Now, what if we add some noise to the data? (adding data that does not follow the relationship y = 10 + 5 * X)

In [None]:
def add_noise(x_clean, y_clean, percent_noise):
    """Add a certain percentage of noisy data."""
    data = np.concatenate([x_clean, y_clean.reshape(-1, 1)], axis=1)
    n_noise = round(percent_noise * data.shape[0])
    noise_x = np.random.random(n_noise).reshape(-1, 1)
    noise_y = np.random.random(n_noise).reshape(-1, 1)
    # scale the noise to a random integer
    noise_x *= np.random.randint(0, 100, size=(n_noise, 1))
    noise_y *= np.random.randint(0, 100, size=(n_noise, 1))
    noise = np.concatenate([noise_x, noise_y], axis=1)
    data_noise = np.concatenate([data, noise], axis=0)
    np.random.shuffle(data)
    X_noise, y_noise = data_noise[:, 0], data_noise[:, 1]
    return X_noise.reshape(-1, 1), y_noise.reshape(-1, )

In [None]:
# now if we add 10% noise to the data, 
# we see that most of the data points still follow the relationship we expected
# but there are some random noise in our data
X_noise, y_noise = add_noise(X, y, .1)
lm.fit(X_noise, y_noise), tree.fit(X_noise, y_noise)
plt.scatter(X_noise, y_noise)

In [None]:
# let Xi = 6, we expect the ground truth to be 10 + 5 * 6 = 40
_sample = [[6]]
print(f"Linear regression prediction: {lm.predict(_sample)}")
print(f"Tree regressor prediction: {tree.predict(_sample)}")

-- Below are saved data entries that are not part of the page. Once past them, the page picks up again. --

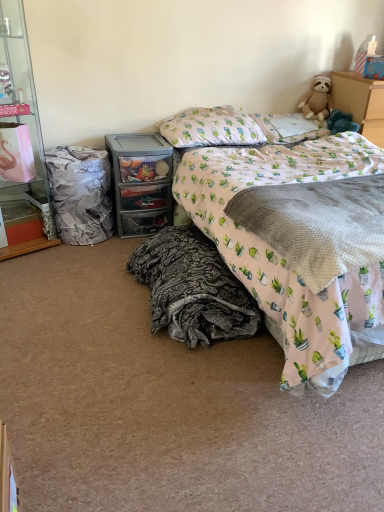 Question: From the image's perspective, is fluffy beige teddy bear at upper right beneath pillow at upper center, which is counted as the second pillow, starting from the right?

Choices:
 (A) yes
 (B) no

Answer: (B)

Question: Could pillow at upper center, which is counted as the second pillow, starting from the right, be considered to be inside fluffy beige teddy bear at upper right?

Choices:
 (A) yes
 (B) no

Answer: (B)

We see that both model is less accurate than before.

In [None]:
# if we add 1000% noise to our data
X_noise, y_noise = add_noise(X, y, 10.)
lm.fit(X_noise, y_noise), tree.fit(X_noise, y_noise)
plt.scatter(X_noise, y_noise)

In [None]:
# let Xi = 6, we expect the ground truth to be 10 + 5 * 6 = 40
_sample = [[6]]
print(f"Linear regression prediction: {lm.predict(_sample)}")
print(f"Tree regressor prediction: {tree.predict(_sample)}")

We see that both models are only getting further away from the ground truth

# Closing remarks

We often spent most of the time on making sure our data is clean and relevant to the problem we are solving.

With the help of various high level APIs, training machine learning model is often the fastest step in a project.